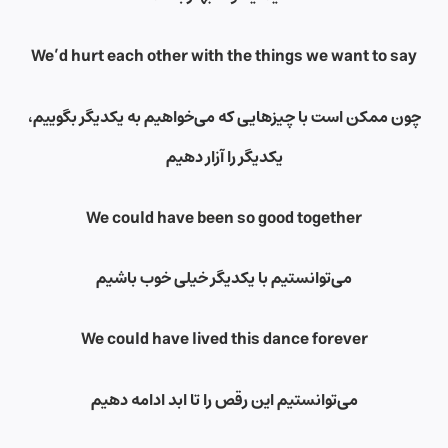
We’d hurt each other with the things we want to say
چون ممکن است با چیزهایی که می‌خواهیم به یکدیگر بگوییم،
یکدیگر را آزار دهیم
We could have been so good together
می‌توانستیم با یکدیگر خیلی خوب باشیم
We could have lived this dance forever
می‌توانستیم این رقص را تا ابد ادامه دهیم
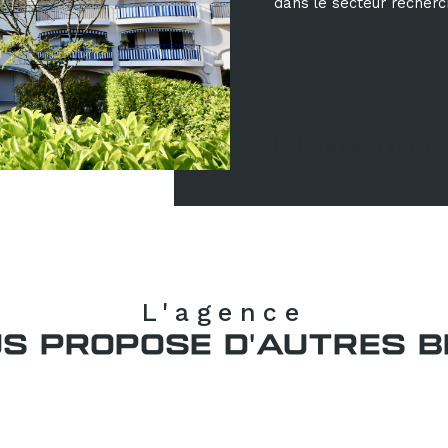
dans le secteur recherch
Sélectionn
L'agence
S PROPOSE D'AUTRES B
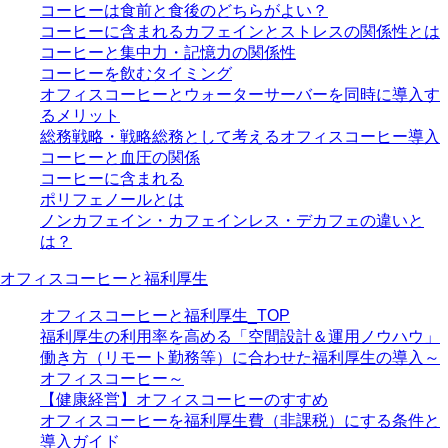
コーヒーは食前と食後のどちらがよい？
コーヒーに含まれるカフェインとストレスの関係性とは
コーヒーと集中力・記憶力の関係性
コーヒーを飲むタイミング
オフィスコーヒーとウォーターサーバーを同時に導入す
るメリット
総務戦略・戦略総務として考えるオフィスコーヒー導入
コーヒーと血圧の関係
コーヒーに含まれる
ポリフェノールとは
ノンカフェイン・カフェインレス・デカフェの違いと
は？
オフィスコーヒーと福利厚生
オフィスコーヒーと福利厚生_TOP
福利厚生の利用率を高める「空間設計＆運用ノウハウ」
働き方（リモート勤務等）に合わせた福利厚生の導入～
オフィスコーヒー～
【健康経営】オフィスコーヒーのすすめ
オフィスコーヒーを福利厚生費（非課税）にする条件と
導入ガイド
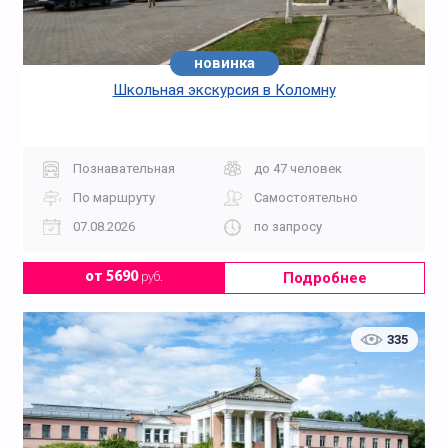
новинка
Школьная экскурсия в Коломну
Познавательная
до 47 человек
По маршруту
Самостоятельно
07.08.2026
по запросу
Подробнее
от 5690
руб.
335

**Directions for this task:**
Where a line of the data above includes "have", copy that line.

**Solution for this task:**
We could have been so good together
We could have lived this dance forever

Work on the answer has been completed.